Now, before anyone gets the wrong idea as I address remarks made by Virginia State Delegate Bob Marshall in 2010…

I am not anti-Christian or anti-religious. Yes, I was raised a Christian and bob marshallchoose to no longer affiliate myself with that belief system, but I choose (as much as possible) not to align myself with any belief system. I have devout religious friends, including Christians, for whom I have a great deal of respect and affection…but I’ve also encountered attitudes from religious people, including Christians, that make me very sad, and sometimes very angry. I read about some of those attitudes from Bob Marshall this week.

Nature’s Vengeance

This goes back to a press conference in February 2010 against state funding for Planned Parenthood (still an issue for many politicians in this election season, by the way). Why bring up remarks from 2010? Because beliefs like these simply have no place in the 21st century:

“The number of children who are born subsequent to a first abortion with handicaps has increased dramatically. Why? Because when you abort the first born of any, nature takes its vengeance on the subsequent children. In the Old Testament, the first born of every being, animal and man, was dedicated to the Lord.

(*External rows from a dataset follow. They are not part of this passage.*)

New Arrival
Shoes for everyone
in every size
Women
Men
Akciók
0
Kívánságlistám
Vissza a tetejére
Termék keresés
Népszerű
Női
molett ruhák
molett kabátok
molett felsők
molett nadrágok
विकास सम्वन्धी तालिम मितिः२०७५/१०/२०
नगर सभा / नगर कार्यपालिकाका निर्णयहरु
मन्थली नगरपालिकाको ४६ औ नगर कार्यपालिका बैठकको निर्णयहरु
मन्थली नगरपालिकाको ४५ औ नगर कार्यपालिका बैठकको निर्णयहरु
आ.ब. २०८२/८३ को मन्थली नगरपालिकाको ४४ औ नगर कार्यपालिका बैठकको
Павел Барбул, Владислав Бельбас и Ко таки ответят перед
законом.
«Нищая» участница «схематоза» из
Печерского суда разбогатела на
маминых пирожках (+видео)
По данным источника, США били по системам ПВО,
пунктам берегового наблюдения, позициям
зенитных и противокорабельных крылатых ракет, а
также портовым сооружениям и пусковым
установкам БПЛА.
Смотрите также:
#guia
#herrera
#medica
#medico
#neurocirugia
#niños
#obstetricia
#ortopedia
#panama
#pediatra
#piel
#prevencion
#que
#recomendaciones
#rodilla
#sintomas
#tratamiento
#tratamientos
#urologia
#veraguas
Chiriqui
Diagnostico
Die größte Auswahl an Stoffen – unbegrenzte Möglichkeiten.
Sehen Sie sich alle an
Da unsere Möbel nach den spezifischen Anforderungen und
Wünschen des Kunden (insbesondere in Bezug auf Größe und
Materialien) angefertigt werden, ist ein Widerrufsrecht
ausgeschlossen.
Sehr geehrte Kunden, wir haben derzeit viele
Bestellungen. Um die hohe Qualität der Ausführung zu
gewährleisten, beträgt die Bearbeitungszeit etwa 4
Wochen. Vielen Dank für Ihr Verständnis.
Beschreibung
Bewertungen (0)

There’s a special punishment Christians would suggest.”

Read the full story here: http://thinkprogress.org/politics/2010/02/22/83337/disabled-abortion/?mobile=nc

Sarah’s Anger

I’m a very patient, non-judgemental person. You have to be, in my line of work. But when I read statements like this…my heart starts to race, and I can feel the tears starting to build up behind my eyes, and my breathing starts to become ragged. Comments like this stay with me. I ponder how illogical they are, how scientifically unsupportable…

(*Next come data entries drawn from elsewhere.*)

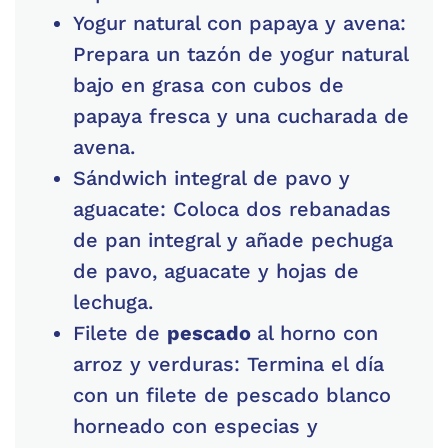
Yogur natural con papaya y avena:
Prepara un tazón de yogur natural
bajo en grasa con cubos de
papaya fresca y una cucharada de
avena.
Sándwich integral de pavo y
aguacate: Coloca dos rebanadas
de pan integral y añade pechuga
de pavo, aguacate y hojas de
lechuga.
Filete de
pescado
al horno con
arroz y verduras: Termina el día
con un filete de pescado blanco
horneado con especias y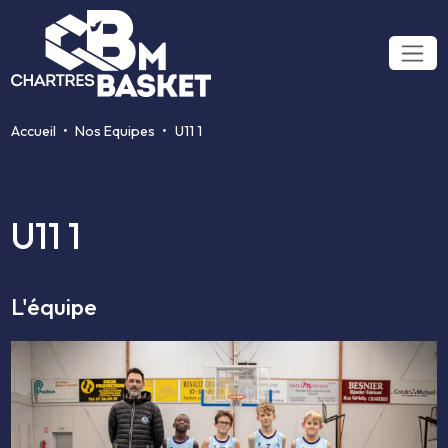
Accueil
Nos Equipes
U11 1
U11 1
L'équipe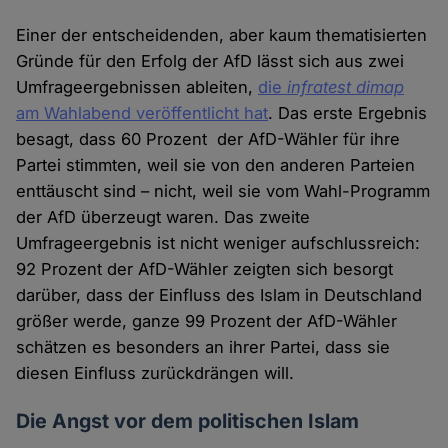
Einer der entscheidenden, aber kaum thematisierten
Gründe für den Erfolg der AfD lässt sich aus zwei
Umfrageergebnissen ableiten,
die
infratest dimap
am Wahlabend veröffentlicht hat
. Das erste Ergebnis
besagt, dass 60 Prozent der AfD-Wähler für ihre
Partei stimmten, weil sie von den anderen Parteien
enttäuscht sind – nicht, weil sie vom Wahl-Programm
der AfD überzeugt waren. Das zweite
Umfrageergebnis ist nicht weniger aufschlussreich:
92 Prozent der AfD-Wähler zeigten sich besorgt
darüber, dass der Einfluss des Islam in Deutschland
größer werde, ganze 99 Prozent der AfD-Wähler
schätzen es besonders an ihrer Partei, dass sie
diesen Einfluss zurückdrängen will.
Die Angst vor dem politischen Islam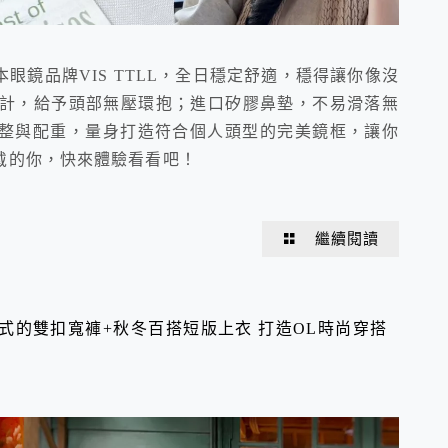
眼鏡品牌VIS TTLL，全日穩定舒適，穩得讓你像沒
鍊設計，給予頭部無壓環抱；進口矽膠鼻墊，不易滑落無
整與配重，量身打造符合個人頭型的完美鏡框，讓你
戴的你，快來體驗看看吧！
繼續閱讀
與正式的雙扣寬褲+秋冬百搭短版上衣 打造OL時尚穿搭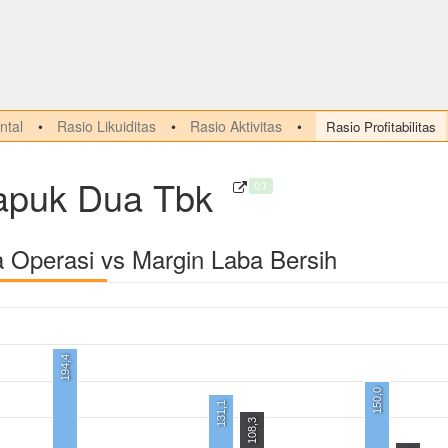
tal
Rasio Likuiditas
Rasio Aktivitas
Rasio Profitabilitas
Kapuk Dua Tbk
Q1
a Operasi vs Margin Laba Bersih
194,4
150,0
131,1
108,3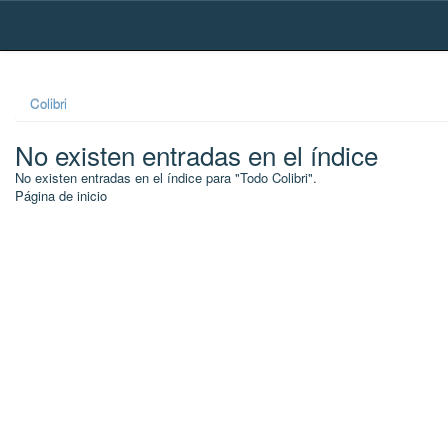
Skip
navigation
Colibri
No existen entradas en el índice
No existen entradas en el índice para "Todo Colibri".
Página de inicio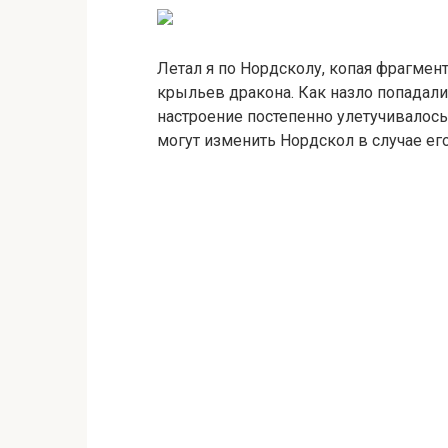
Летал я по Нордсколу, копая фрагмен
крыльев дракона. Как назло попадали
настроение постепенно улетучивалось.
могут изменить Нордскол в случае ег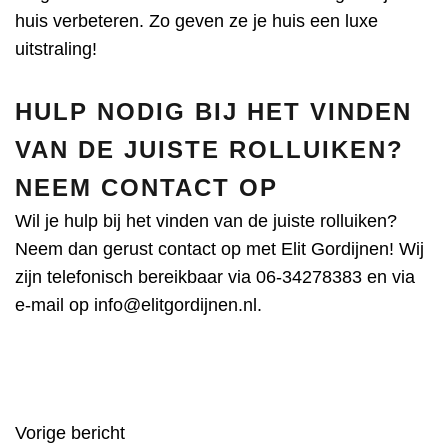
huis verbeteren. Zo geven ze je huis een luxe
uitstraling!
HULP NODIG BIJ HET VINDEN
VAN DE JUISTE ROLLUIKEN?
NEEM CONTACT OP
Wil je hulp bij het vinden van de juiste rolluiken?
Neem dan gerust contact op met Elit Gordijnen! Wij
zijn telefonisch bereikbaar via
06-34278383
en via
e-mail op
info@elitgordijnen.nl
.
Vorige bericht
BERICHT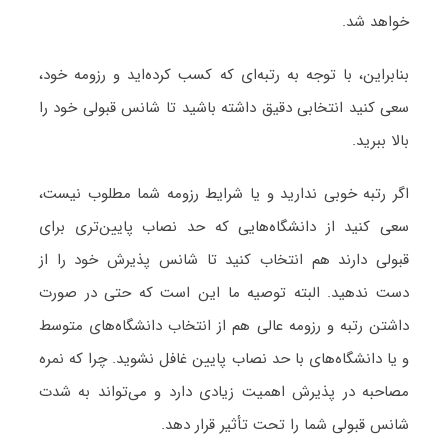
خواهد شد.
بنابراین، با توجه به رتبه‌ای که کسب کرده‌اید و رزومه خود،
سعی کنید انتخابی دقیق داشته باشید تا شانس قبولی خود را
بالا ببرید.
اگر رتبه خوبی ندارید و یا شرایط رزومه شما مطلوب نیست،
سعی کنید از دانشگاه‌هایی که حد نصاب پایین‌تری برای
قبولی دارند هم انتخاب کنید تا شانس پذیرش خود را از
دست ندهید. البته توصیه ما این است که حتی در صورت
داشتن رتبه و رزومه عالی هم از انتخاب دانشگاه‌های متوسط
و یا دانشگاه‌های با حد نصاب پایین غافل نشوید. چرا که نمره
مصاحبه در پذیرش اهمیت زیادی دارد و می‌تواند به شدت
شانس قبولی شما را تحت تأثیر قرار دهد.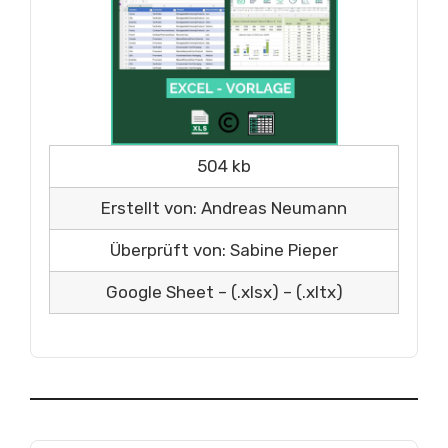
504 kb
Erstellt von: Andreas Neumann
Überprüft von: Sabine Pieper
Google Sheet – (.xlsx) – (.xltx)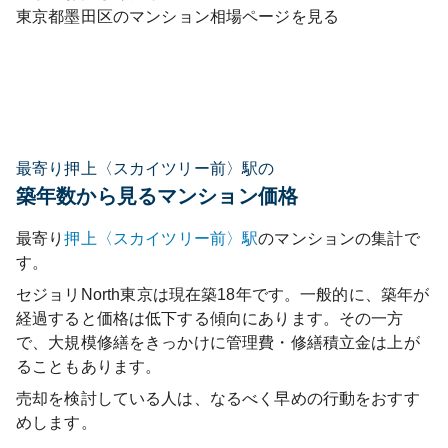
東京都
墨田区
のマンション相場ページを見る
最寄り押上〈スカイツリー前〉駅の
築年数から見るマンション価格
最寄り
押上〈スカイツリー前〉
駅
のマンションの集計で
す。
セジョリNorth東京
は現在築
18
年です。一般的に、築年が
経過すると価格は低下する傾向にあります。その一方
で、大規模修繕をきっかけに管理費・修繕積立金は上が
ることもあります。
売却を検討している人は、なるべく早めの行動をおすす
めします。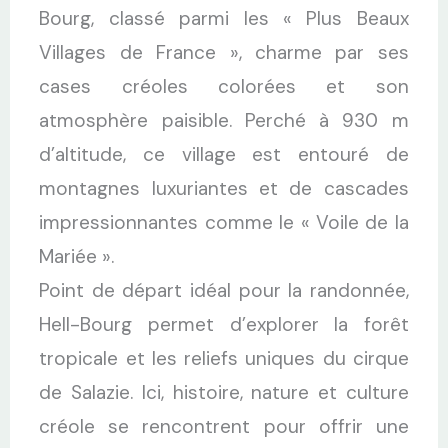
Bourg, classé parmi les « Plus Beaux
Villages de France », charme par ses
cases créoles colorées et son
atmosphère paisible. Perché à 930 m
d’altitude, ce village est entouré de
montagnes luxuriantes et de cascades
impressionnantes comme le « Voile de la
Mariée ».
Point de départ idéal pour la randonnée,
Hell-Bourg permet d’explorer la forêt
tropicale et les reliefs uniques du cirque
de Salazie. Ici, histoire, nature et culture
créole se rencontrent pour offrir une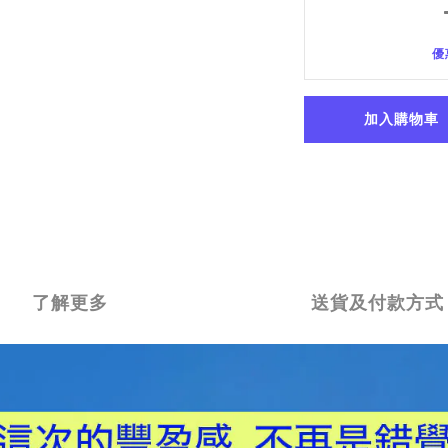
優
加入購物車
了解更多
送貨及付款方式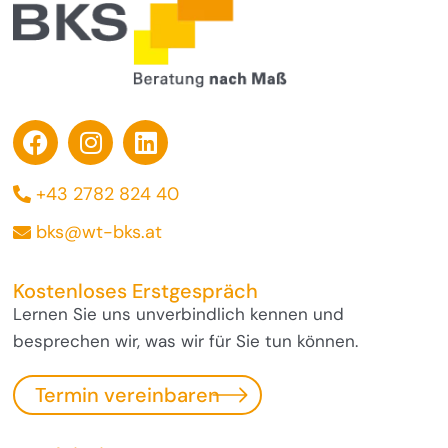
+43 2782 824 40
bks@wt-bks.at
Kostenloses Erstgespräch
Lernen Sie uns unverbindlich kennen und
besprechen wir, was wir für Sie tun können.
Termin vereinbaren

And eventually I cry over them, because I wonder how people with disabilities can ever hope to be regarded as equals, or hope to live a life of dignity and respect and full participation in community life, when there are still people out there that view them as a punishment.

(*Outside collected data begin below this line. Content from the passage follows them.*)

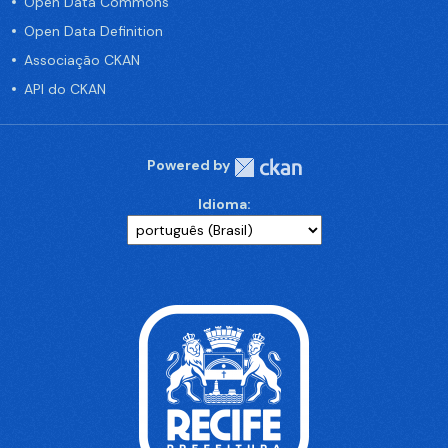
Open Data Commons
Open Data Definition
Associação CKAN
API do CKAN
Powered by
Idioma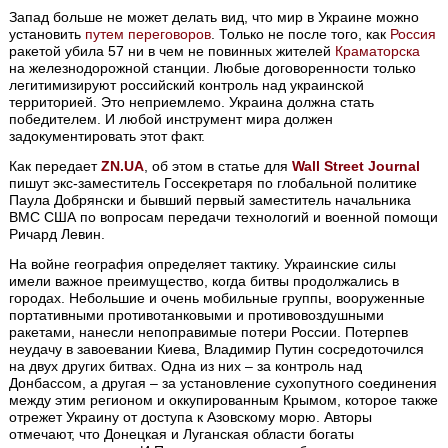
Запад больше не может делать вид, что мир в Украине можно
установить
путем переговоров
. Только не после того, как
Россия
ракетой убила 57 ни в чем не повинных жителей
Краматорска
на железнодорожной станции. Любые договоренности только
легитимизируют российский контроль над украинской
территорией. Это неприемлемо. Украина должна стать
победителем. И любой инструмент мира должен
задокументировать этот факт.
Как передает
ZN.UA
, об этом в статье для
Wall Street Journal
пишут экс-заместитель Госсекретаря по глобальной политике
Паула Добрянски и бывший первый заместитель начальника
ВМС США по вопросам передачи технологий и военной помощи
Ричард Левин.
На войне география определяет тактику. Украинские силы
имели важное преимущество, когда битвы продолжались в
городах. Небольшие и очень мобильные группы, вооруженные
портативными противотанковыми и противовоздушными
ракетами, нанесли непоправимые потери России. Потерпев
неудачу в завоевании Киева, Владимир Путин сосредоточился
на двух других битвах. Одна из них – за контроль над
Донбассом, а другая – за установление сухопутного соединения
между этим регионом и оккупированным Крымом, которое также
отрежет Украину от доступа к Азовскому морю. Авторы
отмечают, что Донецкая и Луганская области богаты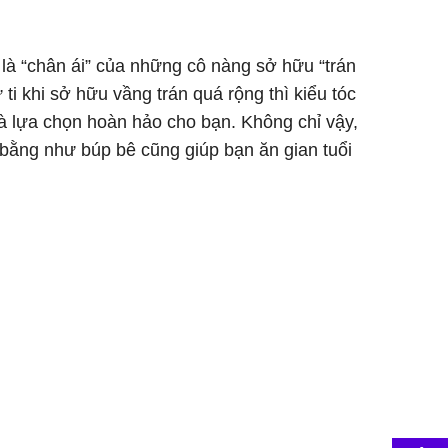
 là “chân ái” của những cô nàng sở hữu “trán
ti khi sở hữu vầng trán quá rộng thì kiểu tóc
à lựa chọn hoàn hảo cho bạn. Không chỉ vậy,
 bằng như búp bê cũng giúp bạn ăn gian tuổi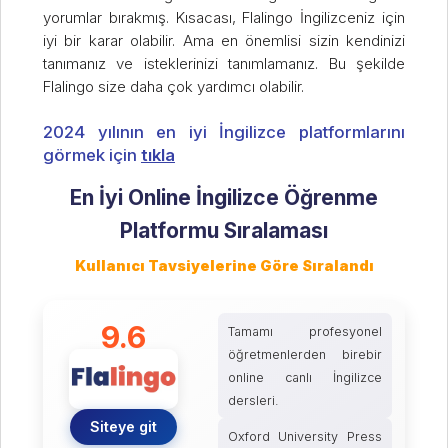
yorumlar bırakmış. Kısacası, Flalingo İngilizceniz için
iyi bir karar olabilir. Ama en önemlisi sizin kendinizi
tanımanız ve isteklerinizi tanımlamanız. Bu şekilde
Flalingo size daha çok yardımcı olabilir.
2024 yılının en iyi İngilizce platformlarını
görmek için
tıkla
En İyi Online İngilizce Öğrenme
Platformu Sıralaması
Kullanıcı Tavsiyelerine Göre Sıralandı
9.6
Tamamı profesyonel
öğretmenlerden birebir
online canlı İngilizce
dersleri.
Siteye git
Oxford University Press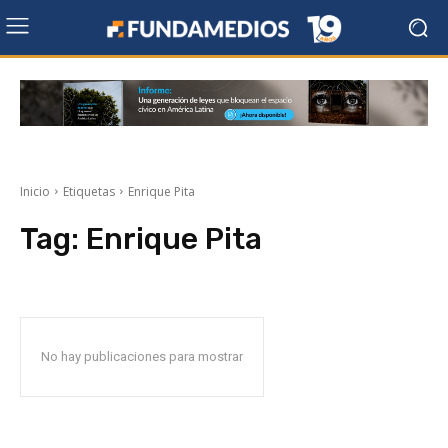
Inicio
Etiquetas
Enrique Pita
Tag:
Enrique Pita
No hay publicaciones para mostrar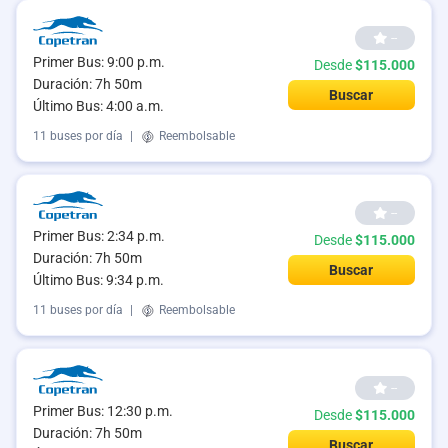
--
Primer Bus: 9:00 p.m.
Desde
$115.000
Duración: 7h 50m
Buscar
Último Bus: 4:00 a.m.
11 buses por día
|
Reembolsable
--
Primer Bus: 2:34 p.m.
Desde
$115.000
Duración: 7h 50m
Buscar
Último Bus: 9:34 p.m.
11 buses por día
|
Reembolsable
--
Primer Bus: 12:30 p.m.
Desde
$115.000
Duración: 7h 50m
Buscar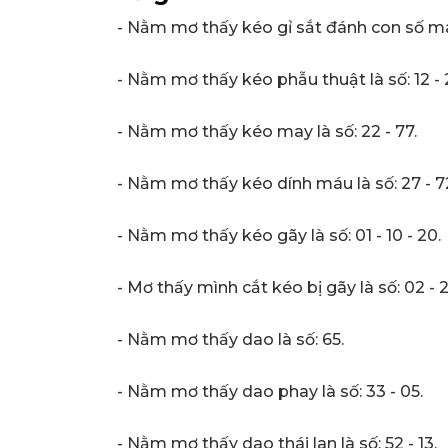
- Nằm mơ thấy kéo gỉ sắt đánh con số may
- Nằm mơ thấy kéo phẫu thuật là số: 12 - 
- Nằm mơ thấy kéo may là số: 22 - 77.
- Nằm mơ thấy kéo dính máu là số: 27 - 7
- Nằm mơ thấy kéo gãy là số: 01 - 10 - 20.
- Mơ thấy mình cắt kéo bị gãy là số: 02 - 2
- Nằm mơ thấy dao là số: 65.
- Nằm mơ thấy dao phay là số: 33 - 05.
- Nằm mơ thấy dao thái lan là số: 52 - 13.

Bob Marshall Will Not Stop Me

Sometimes when I hear comments like the ones Bob Marshall made, I wonder why I bother being a disability advocate and trying to make things better for people with disabilities. But then I’ll get a phone call like I did tonight, from a young man with an intellectual disability that I helped to get on his feet after he graduated from school. He just wanted to say hi. But hearing how well he was doing, and knowing that I had helped to get him to that point, made me feel like there’s good in fighting for these people that are *not* mistakes or punishments, no matter who says so.

I will not let Bob Marshall or anyone else take away my conviction that everyone has value in this world, not just the people who are “able”. I refuse to believe that the world…or God…operates that way.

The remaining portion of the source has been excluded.